Kallithea Palais des Sports
- Interactive map of Kallithea Palais des Sports
- Location: Faliraki, Rhodes, Greece
- Capacity: Basketball & Volleyball: 3,400
- Surface: Parquet

Construction
- Opened: 2014
- Renovated: 2019, 2024
- Expanded: 2018, 2024

Tenants
- AE Kallitheas Rodou Kolossos (2019–present)

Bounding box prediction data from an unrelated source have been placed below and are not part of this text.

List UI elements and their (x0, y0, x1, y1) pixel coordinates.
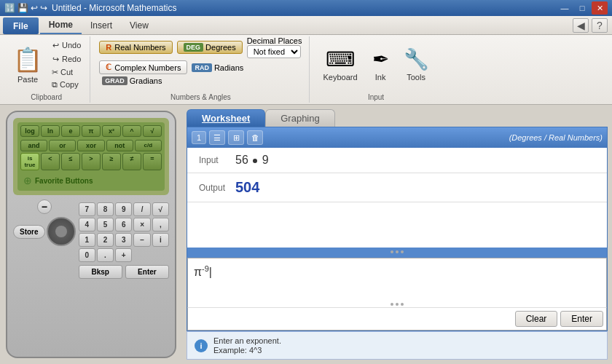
deg-label: DEG (184, 43, 204, 52)
multiply-button[interactable]: × (133, 218, 150, 232)
istrue-button[interactable]: is true (20, 153, 39, 170)
enter-button[interactable]: Enter (560, 311, 603, 327)
x2-button[interactable]: x² (102, 125, 121, 137)
le-button[interactable]: ≤ (61, 153, 80, 170)
save-icon[interactable]: 💾 (17, 3, 28, 13)
real-numbers-button[interactable]: R Real Numbers (99, 41, 172, 54)
cut-button[interactable]: ✂ Cut (50, 67, 84, 78)
backspace-button[interactable]: Bksp (79, 265, 122, 279)
ln-button[interactable]: ln (41, 125, 60, 137)
minus-round-button[interactable]: − (37, 199, 52, 214)
pi-button[interactable]: π (82, 125, 101, 137)
gradians-label: Gradians (130, 76, 162, 85)
radians-label: Radians (214, 63, 243, 72)
complex-numbers-button[interactable]: ℂ Complex Numbers (99, 60, 187, 74)
rad-label: RAD (192, 63, 212, 72)
grid-view-button[interactable]: ⊞ (228, 130, 244, 145)
dot-button[interactable]: . (97, 248, 114, 262)
and-button[interactable]: and (20, 140, 47, 151)
divide-button[interactable]: / (133, 202, 150, 216)
maximize-button[interactable]: □ (574, 1, 590, 15)
cut-icon: ✂ (52, 68, 58, 77)
insert-menu[interactable]: Insert (82, 16, 121, 34)
view-menu[interactable]: View (121, 16, 157, 34)
num2-button[interactable]: 2 (97, 233, 114, 247)
ink-icon: ✒ (372, 47, 389, 71)
decimal-select[interactable]: Not fixed (247, 45, 301, 58)
undo-button[interactable]: ↩ Undo (50, 39, 84, 52)
num9-button[interactable]: 9 (115, 202, 132, 216)
not-button[interactable]: not (106, 140, 133, 151)
dot3 (401, 250, 404, 253)
close-button[interactable]: ✕ (592, 1, 608, 15)
tools-button[interactable]: 🔧 Tools (398, 39, 435, 91)
sqrt2-button[interactable]: √ (152, 202, 169, 216)
comma-button[interactable]: , (152, 218, 169, 232)
undo-icon[interactable]: ↩ (31, 3, 38, 13)
plus-button[interactable]: + (115, 248, 132, 262)
ink-label: Ink (375, 73, 386, 82)
power-button[interactable]: ^ (122, 125, 141, 137)
num7-button[interactable]: 7 (79, 202, 95, 216)
ink-button[interactable]: ✒ Ink (366, 39, 395, 91)
ne-button[interactable]: ≠ (122, 153, 141, 170)
paste-button[interactable]: 📋 Paste (9, 44, 47, 86)
minus-button[interactable]: − (133, 233, 150, 247)
input-group: ⌨ Keyboard ✒ Ink 🔧 Tools Input (311, 36, 440, 103)
num6-button[interactable]: 6 (115, 218, 132, 232)
num1-button[interactable]: 1 (79, 233, 95, 247)
help-button[interactable]: ? (592, 18, 608, 33)
store-button[interactable]: Store (13, 225, 45, 239)
ge-button[interactable]: ≥ (102, 153, 121, 170)
copy-button[interactable]: ⧉ Copy (50, 79, 84, 90)
page-num-button[interactable]: 1 (192, 131, 206, 144)
eq-button[interactable]: = (143, 153, 162, 170)
num0-button[interactable]: 0 (79, 248, 95, 262)
xor-button[interactable]: xor (77, 140, 104, 151)
minimize-button[interactable]: — (557, 1, 573, 15)
input-box[interactable]: π-9| (187, 258, 607, 301)
clear-button[interactable]: Clear (515, 311, 558, 327)
or-button[interactable]: or (49, 140, 76, 151)
redo-icon[interactable]: ↪ (40, 3, 47, 13)
tab-worksheet[interactable]: Worksheet (187, 109, 265, 127)
calc-func-row1: log ln e π x² ^ √ (20, 125, 162, 137)
list-view-button[interactable]: ☰ (209, 130, 225, 145)
gt-button[interactable]: > (82, 153, 101, 170)
num5-button[interactable]: 5 (97, 218, 114, 232)
clipboard-group: 📋 Paste ↩ Undo ↪ Redo ✂ Cut (3, 36, 90, 103)
titlebar-icons: 🔢 💾 ↩ ↪ (4, 3, 47, 13)
i-button[interactable]: i (152, 233, 169, 247)
num4-button[interactable]: 4 (79, 218, 95, 232)
input-actions: Clear Enter (187, 307, 607, 331)
dot4 (391, 303, 393, 306)
file-menu[interactable]: File (3, 17, 39, 34)
num8-button[interactable]: 8 (97, 202, 114, 216)
log-button[interactable]: log (20, 125, 39, 137)
dot6 (401, 303, 404, 306)
output-label: Output (199, 183, 235, 193)
delete-button[interactable]: 🗑 (247, 130, 263, 145)
fav-plus-icon[interactable]: ⊕ (23, 175, 32, 186)
nav-back-button[interactable]: ◀ (573, 18, 589, 33)
e-button[interactable]: e (61, 125, 80, 137)
info-icon: i (195, 339, 208, 352)
calc-screen-area: log ln e π x² ^ √ and or xor not c/ (13, 118, 169, 195)
tab-graphing[interactable]: Graphing (265, 109, 334, 127)
keyboard-button[interactable]: ⌨ Keyboard (317, 39, 363, 91)
numbers-group: R Real Numbers DEG Degrees Decimal Place… (92, 36, 310, 103)
cut-label: Cut (60, 68, 73, 76)
home-menu[interactable]: Home (40, 16, 82, 34)
degrees-button[interactable]: DEG Degrees (177, 41, 243, 54)
num3-button[interactable]: 3 (115, 233, 132, 247)
nav-ring[interactable] (47, 217, 76, 246)
sqrt-button[interactable]: √ (143, 125, 162, 137)
enter-calc-button[interactable]: Enter (125, 265, 169, 279)
cd-button[interactable]: c/d (135, 140, 162, 151)
calc-numpad: 7 8 9 / √ 4 5 6 × , 1 2 3 − i (79, 199, 169, 279)
undo-icon: ↩ (52, 41, 59, 50)
lt-button[interactable]: < (41, 153, 60, 170)
redo-button[interactable]: ↪ Redo (50, 53, 84, 66)
calc-logic-row: and or xor not c/d (20, 140, 162, 151)
input-exp: -9 (202, 264, 209, 273)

= Kallithea Palais des Sports =

Arena in Greece

Kallithea Palais des Sports (Greek: Παλέ ντε Σπορ Καλλιθέας), is an indoor sporting arena that is located on the Greek island of Rhodes, in Faliraki, some 13 km away from Rhodes, Greece. The arena is mainly used to host basketball and volleyball games. The seating capacity of the arena is 3,400 people.

==History==
Kallithea Palais des Sports hosted the Final Four of the 2018 Greek Volleyball Cup. The Greek basketball club, AE Kallitheas Rodou, has used the arena to host its home games. Kallithea Palais des Sports became the home arena of the Greek professional basketball team Kolossos, of the Greek Basket League, prior to the 2019–20 season.

When the arena opened in 2014, its original seating capacity was 820 people. In 2018, the arena's seating capacity was expanded to 1,400 people with permanent tier seating, and 2,000 with temporary tier seating. The arena's seating capacity was then further expanded to 3,400 people in 2024, so that Kolossos Rodou could play home games in the European secondary level competition, the FIBA Champions League.